In a startling new report in today's issue of the journal Science, however, scientists describe how the young accident victim in a vegetative state shows brain activity consistent with conscious awareness.
When the scientists spoke to her, advanced imaging showed, her brain registered activity in regions responsible for decoding language, just as the brains of normal volunteers do. When they used sentences with homonyms, which require more complicated semantic processing, the appropriate parts of her brain lit up, again just like healthy brains.
Either response might be dismissed as automatic and therefore unconscious. After all, some people in a vegetative state retain "islands" of preserved neural function, Nicholas Schiff of New York-Presbyterian Hospital/Weill Cornell Medical Center and colleagues found in a 2002 study, but not in areas involved in higher mental function. Similarly, studies have shown that some people who are asleep, under general anesthesia or in a vegetative state show brain activity consistent with perceiving speech and responding to emotion-laden words and their name.
That's why simply responding to speech, admits neuroscientist Adrian Owens of the Medical Research Council Cognition and Brain Sciences Unit, Cambridge, who led the new study, is "not unequivocal evidence that [the woman] is consciously aware."
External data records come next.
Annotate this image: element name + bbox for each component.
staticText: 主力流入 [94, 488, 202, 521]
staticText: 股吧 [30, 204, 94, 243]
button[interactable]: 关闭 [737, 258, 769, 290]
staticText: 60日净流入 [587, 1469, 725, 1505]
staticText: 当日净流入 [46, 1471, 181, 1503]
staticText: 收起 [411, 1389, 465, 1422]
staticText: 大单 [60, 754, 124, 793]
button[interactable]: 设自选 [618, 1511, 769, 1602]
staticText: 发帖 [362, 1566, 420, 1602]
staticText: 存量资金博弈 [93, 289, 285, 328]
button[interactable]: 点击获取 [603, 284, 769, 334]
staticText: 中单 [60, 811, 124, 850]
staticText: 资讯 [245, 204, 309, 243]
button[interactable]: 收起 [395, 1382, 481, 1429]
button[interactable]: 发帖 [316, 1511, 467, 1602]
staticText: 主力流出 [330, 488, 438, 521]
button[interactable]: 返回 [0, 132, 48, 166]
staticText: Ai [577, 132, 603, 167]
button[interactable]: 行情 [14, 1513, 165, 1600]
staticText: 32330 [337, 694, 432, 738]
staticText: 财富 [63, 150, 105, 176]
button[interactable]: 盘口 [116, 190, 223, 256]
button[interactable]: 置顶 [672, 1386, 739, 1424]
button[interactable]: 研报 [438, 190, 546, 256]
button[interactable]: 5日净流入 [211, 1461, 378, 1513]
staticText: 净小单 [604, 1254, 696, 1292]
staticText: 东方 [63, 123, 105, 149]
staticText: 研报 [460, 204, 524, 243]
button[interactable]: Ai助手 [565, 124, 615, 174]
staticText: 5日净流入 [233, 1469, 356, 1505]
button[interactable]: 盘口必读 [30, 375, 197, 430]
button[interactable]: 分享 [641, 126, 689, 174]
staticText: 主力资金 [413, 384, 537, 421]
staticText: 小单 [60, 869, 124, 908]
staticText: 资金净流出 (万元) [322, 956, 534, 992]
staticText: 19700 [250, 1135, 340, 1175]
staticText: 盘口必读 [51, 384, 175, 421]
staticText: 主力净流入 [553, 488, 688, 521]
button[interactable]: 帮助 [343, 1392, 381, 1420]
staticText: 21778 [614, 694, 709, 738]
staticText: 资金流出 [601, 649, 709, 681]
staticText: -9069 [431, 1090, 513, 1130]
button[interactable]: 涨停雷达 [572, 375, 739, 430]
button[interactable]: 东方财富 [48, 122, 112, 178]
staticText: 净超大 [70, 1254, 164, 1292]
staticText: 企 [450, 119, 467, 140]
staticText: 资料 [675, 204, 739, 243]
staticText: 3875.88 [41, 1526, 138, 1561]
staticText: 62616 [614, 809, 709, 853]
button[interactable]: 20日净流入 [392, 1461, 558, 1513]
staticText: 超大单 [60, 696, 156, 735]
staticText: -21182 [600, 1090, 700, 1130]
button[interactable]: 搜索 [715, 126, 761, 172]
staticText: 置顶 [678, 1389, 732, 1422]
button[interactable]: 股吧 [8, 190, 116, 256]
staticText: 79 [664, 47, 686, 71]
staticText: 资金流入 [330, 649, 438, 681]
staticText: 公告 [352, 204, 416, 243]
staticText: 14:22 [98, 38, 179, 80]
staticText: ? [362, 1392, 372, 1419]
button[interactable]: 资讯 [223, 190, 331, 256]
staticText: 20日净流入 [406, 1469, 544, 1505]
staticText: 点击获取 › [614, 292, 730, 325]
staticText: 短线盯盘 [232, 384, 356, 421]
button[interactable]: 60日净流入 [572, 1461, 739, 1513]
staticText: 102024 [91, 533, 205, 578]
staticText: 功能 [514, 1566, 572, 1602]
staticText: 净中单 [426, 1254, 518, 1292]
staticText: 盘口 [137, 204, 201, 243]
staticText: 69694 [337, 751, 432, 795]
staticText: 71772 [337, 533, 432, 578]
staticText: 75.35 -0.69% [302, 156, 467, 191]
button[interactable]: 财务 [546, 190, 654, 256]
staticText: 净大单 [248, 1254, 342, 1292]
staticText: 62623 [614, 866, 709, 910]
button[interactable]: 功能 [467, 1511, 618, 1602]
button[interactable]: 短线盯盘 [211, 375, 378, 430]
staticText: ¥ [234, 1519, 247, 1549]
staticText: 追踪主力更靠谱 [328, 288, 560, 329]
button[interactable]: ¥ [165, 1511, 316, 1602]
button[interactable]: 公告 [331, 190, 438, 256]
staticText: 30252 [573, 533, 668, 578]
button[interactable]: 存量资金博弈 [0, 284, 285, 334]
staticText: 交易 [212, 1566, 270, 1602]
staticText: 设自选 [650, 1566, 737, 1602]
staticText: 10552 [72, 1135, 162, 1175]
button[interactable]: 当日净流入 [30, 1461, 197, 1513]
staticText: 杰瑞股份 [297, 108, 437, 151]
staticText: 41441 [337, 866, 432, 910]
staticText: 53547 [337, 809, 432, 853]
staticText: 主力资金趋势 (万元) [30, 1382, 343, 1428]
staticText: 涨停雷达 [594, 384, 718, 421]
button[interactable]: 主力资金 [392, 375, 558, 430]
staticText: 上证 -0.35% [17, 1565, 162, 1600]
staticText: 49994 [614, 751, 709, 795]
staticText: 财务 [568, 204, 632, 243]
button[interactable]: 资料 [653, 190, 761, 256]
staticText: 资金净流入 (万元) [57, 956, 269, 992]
So they asked her to imagine playing tennis. Remarkably, this made neurons fire in the premotor cortex, a region that hums with activity when you mentally practice sophisticated movement, from a jump shot to a backhand. Then they asked her to imagine walking through each room of her house. This time her parahippocampal gyrus, which generates spatial maps, became active, again just as in healthy volunteers.
"We know from extensive research that brain responses of this type do not occur automatically," says Prof. Owens, but "require the willed, intentional action of the participant."
He cautions that the results apply only to this patient, and that others in a vegetative state aren't this responsive. Indeed, 60 previous patients in a vegetative state show no such brain activity, says Steven Laureys of the University of Liege, Belgium. "But she was different," he says. "Her brain activity shows a clear act of intention. The activity in her higher-order cognitive areas means, to me, that she was consciously aware of herself and her surroundings."
Lionel Naccache of the National Institute of Health and Medical Research in Orsay, France, calls the woman's response to the tennis and home tasks "quite spectacular" and evidence of "a rich mental life." But he notes that consciousness, according to neuroscience, requires engaging "in intentional actions or interactions" with the outside world. If she is conscious, why does she show no spontaneous intentional behavior, especially since there is no damage to parts of the brain that control moving or speaking?
Although the woman fits the diagnosis of being in a vegetative state, her brain activity raises the intriguing (or disturbing) possibility that there is a fully conscious being locked in that unresponsive body after all. The scientists doubt this, pointing out that there is nothing wrong with her motor function, so if there really were a conscious being in there she would purposefully move at least her eyes. Cornell's Dr. Schiff suspects that she may at least be moving into "a minimally conscious state."